Available records section start

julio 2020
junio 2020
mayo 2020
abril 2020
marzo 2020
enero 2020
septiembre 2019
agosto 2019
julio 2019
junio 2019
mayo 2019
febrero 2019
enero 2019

Available records section end
Available records section start

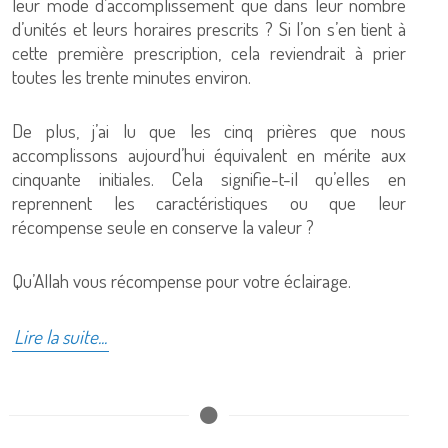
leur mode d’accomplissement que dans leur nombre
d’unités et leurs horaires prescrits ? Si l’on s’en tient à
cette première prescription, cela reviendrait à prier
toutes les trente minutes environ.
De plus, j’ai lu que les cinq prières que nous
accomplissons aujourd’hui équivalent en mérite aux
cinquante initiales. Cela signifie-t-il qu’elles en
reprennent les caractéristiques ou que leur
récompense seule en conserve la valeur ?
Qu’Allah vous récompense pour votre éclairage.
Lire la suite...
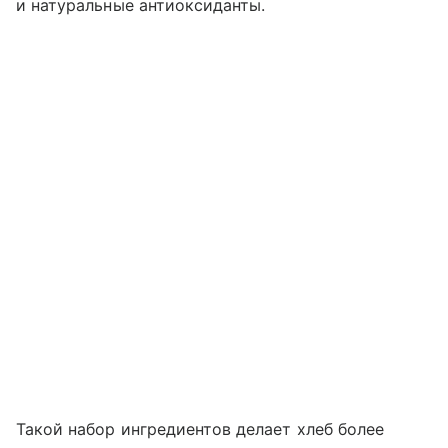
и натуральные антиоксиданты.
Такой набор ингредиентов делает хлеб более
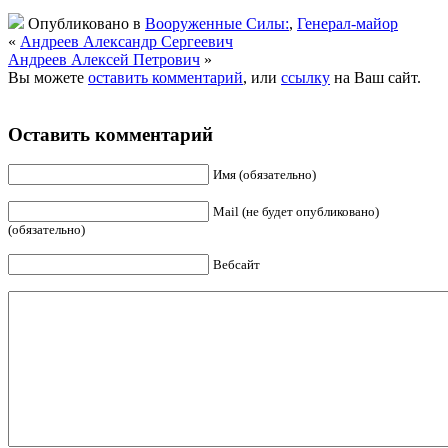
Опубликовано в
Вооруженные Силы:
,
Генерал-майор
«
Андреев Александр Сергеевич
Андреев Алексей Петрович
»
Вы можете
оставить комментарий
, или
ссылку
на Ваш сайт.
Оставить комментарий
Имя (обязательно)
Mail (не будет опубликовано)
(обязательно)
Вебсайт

Available records section end
Available records section start

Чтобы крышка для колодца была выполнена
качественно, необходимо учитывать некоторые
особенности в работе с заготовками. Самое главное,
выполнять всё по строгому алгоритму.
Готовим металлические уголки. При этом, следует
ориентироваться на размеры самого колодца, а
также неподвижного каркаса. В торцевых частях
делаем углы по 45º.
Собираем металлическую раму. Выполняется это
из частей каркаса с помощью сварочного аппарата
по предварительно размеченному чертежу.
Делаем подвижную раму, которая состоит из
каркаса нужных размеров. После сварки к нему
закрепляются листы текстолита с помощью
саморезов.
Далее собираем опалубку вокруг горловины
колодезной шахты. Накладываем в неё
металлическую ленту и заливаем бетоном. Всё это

Available records section end

**Work to be completed**
Please return each line of the data above in which the word "каркаса" occurs.

**Result of the exercise**
также неподвижного каркаса. В торцевых частях
из частей каркаса с помощью сварочного аппарата
каркаса нужных размеров. После сварки к нему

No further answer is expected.